Jack didn’t notice the sun set. His dad brought him a hot dog.

“Why don’t you take a break, son” handing him the plate.

“I want to get this just right,” replied Jack not looking up at his dad or his food.

“Your mom called and grandma’s bus is late, why don’t you get into your pajamas so she can tuck you in when she arrives,” said his dad.

“Soon,” Jack replied, still not looking up.

It was dark outside and Jack felt a hand on his shoulder. He jumped. Jack didn’t realize he’d been sleeping at his table.

“Jack, dear. Why don’t you let me tuck you in,” said Grandma.

“Grandma!” said Jack sleepily, then looked down at the picture he had drawn for her.

“I wanted to draw you something special for when you arrived,” Jack sobbed.

“This is a beautiful picture, Jack” Grandma said. “It looks just like me and buster” (Buster was grandma’s cat). “But why is there an ‘X’ through the picture?”

“Because I drew your face the wrong shape.” Jack replied. “I was going to throw it away and start all over.”

Grandma looked at the recycle bin. There were at least 10 drawings of her and Buster, crumpled up and thrown away.

“These are all wonderful drawings, Jack. Why did you throw them away?”

“It doesn’t look just like you. I didn’t get your face just right. Buster’s colour is the wrong red. I wanted to give you something that was just right.”

“Anything that comes from you will be ‘just right.’ It doesn’t have to be perfect. Did you go to church this morning?”


“Then you probably heard the story of Jesus healing the blind man. Some of the religious leaders thought that the man was blind because either he or his parents made God angry and that God punished them by making the man blind.”

“Does God really do that?” asked Jack, his eyes opened wide.

“Some people believed God punished people for their parents’ sins. But Jesus didn’t believe that. Jesus knew that God was more interested in the love that’s in our hearts than how perfect we can be.

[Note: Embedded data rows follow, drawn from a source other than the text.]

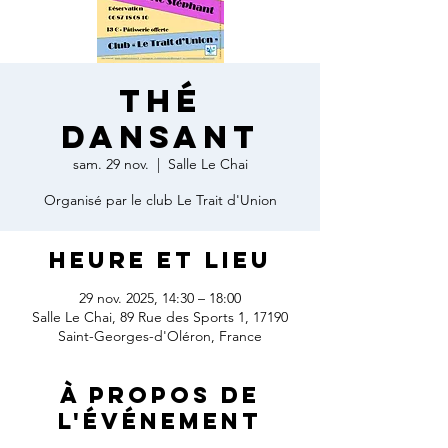
Thé
dansant
sam. 29 nov.
  |  
Salle Le Chai
Organisé par le club Le Trait d'Union
Heure et lieu
29 nov. 2025, 14:30 – 18:00
Salle Le Chai, 89 Rue des Sports 1, 17190
Saint-Georges-d'Oléron, France
À propos de
l'événement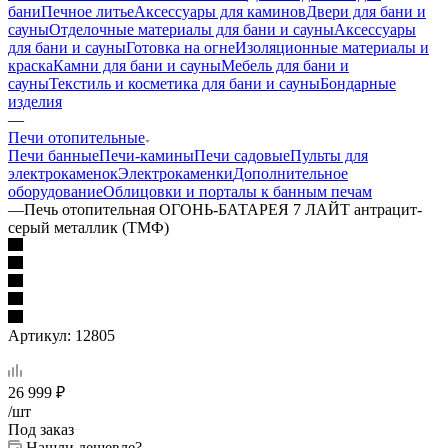
бани
Печное литье
Аксессуары для каминов
Двери для бани и
сауны
Отделочные материалы для бани и сауны
Аксессуары
для бани и сауны
Готовка на огне
Изоляционные материалы и
краска
Камни для бани и сауны
Мебель для бани и
сауны
Текстиль и косметика для бани и сауны
Бондарные
изделия
—
Печи отопительные
Печи банные
Печи-камины
Печи садовые
Пульты для
электрокаменок
Электрокаменки
Дополнительное
оборудование
Облицовки и порталы к банным печам
—
Печь отопительная ОГОНЬ-БАТАРЕЯ 7 ЛАЙТ антрацит-
серый металлик (ТМФ)
Артикул:
12805
26 999
₽
/шт
Под заказ
Нашли дешевле?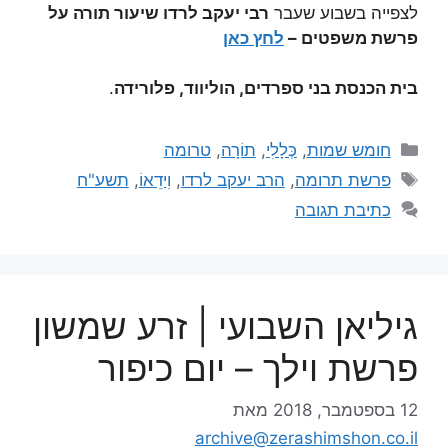
לצפייה בשבוע שעבר
רבי יעקב לרדו שיעור תורה על
פרשת משפטים –
לחץ כאן
בית הכנסת בני ספרדים, הוליווד, פלורידה
.
חומש שמות
,
כְּלָלִי
,
תוֹרָה
,
טרומה
פרשת תרומה
,
הרב יעקב לרדו
,
וִידֵאוֹ
,
תשע"ח
כתיבת תגובה
גיליאן השבועי | זרע שמשון
פרשת וילך – יום כיפור
12 בספטמבר, 2018
מאת
archive@zerashimshon.co.il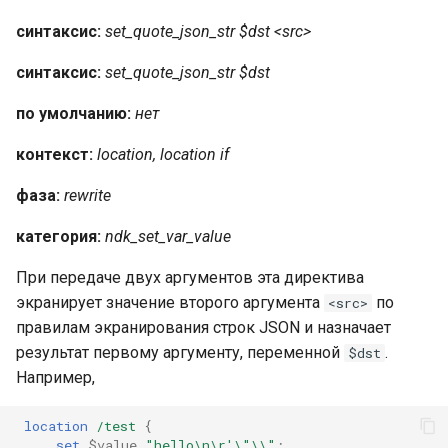
синтаксис:
set_quote_json_str $dst <src>
синтаксис:
set_quote_json_str $dst
по умолчанию:
нет
контекст:
location, location if
фаза:
rewrite
категория:
ndk_set_var_value
При передаче двух аргументов эта директива
экранирует значение второго аргумента
по
<src>
правилам экранирования строк JSON и назначает
результат первому аргументу, переменной
.
$dst
Например,
location
/test
{
set
$value
"hello\n\r'\"\\"
;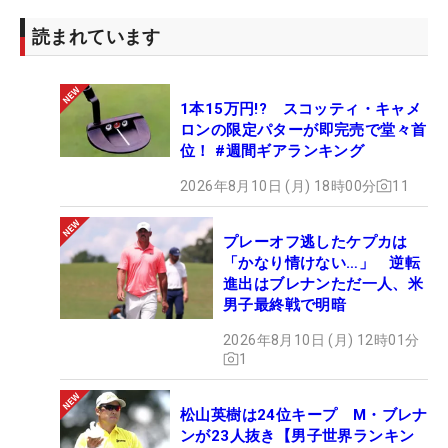
読まれています
1本15万円!? スコッティ・キャメ
ロンの限定パターが即完売で堂々首
位！ #週間ギアランキング
2026年8月10日 (月) 18時00分
11
プレーオフ逃したケプカは
「かなり情けない…」 逆転
進出はブレナンただ一人、米
男子最終戦で明暗
2026年8月10日 (月) 12時01分
1
松山英樹は24位キープ M・ブレナ
ンが23人抜き【男子世界ランキン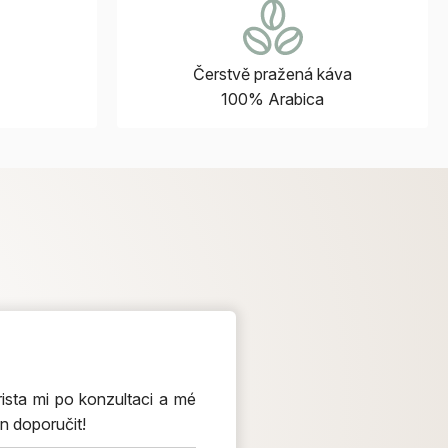
Čerstvě pražená káva
100% Arabica
ista mi po konzultaci a mé
n doporučit!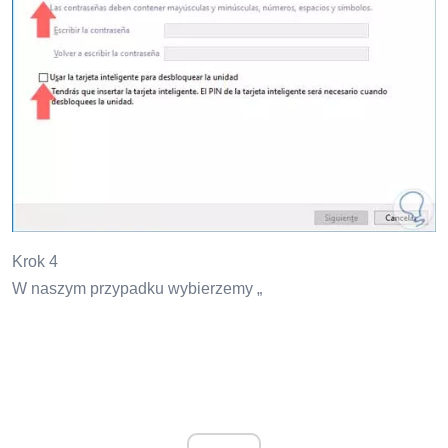
Krok 4
W naszym przypadku wybierzemy „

“So, if it’s okay with you, I’m going to take all these pictures from the recycle bin and put them in my bedroom and on my fridge and anywhere else I can find a place. That way I can always remember the love that’s in your heart.”

Jack said, “I’d like that.”

Then they said a prayer like this as we do now: Dear God, thank you that we don’t have to be perfect for you to love us. Amen.”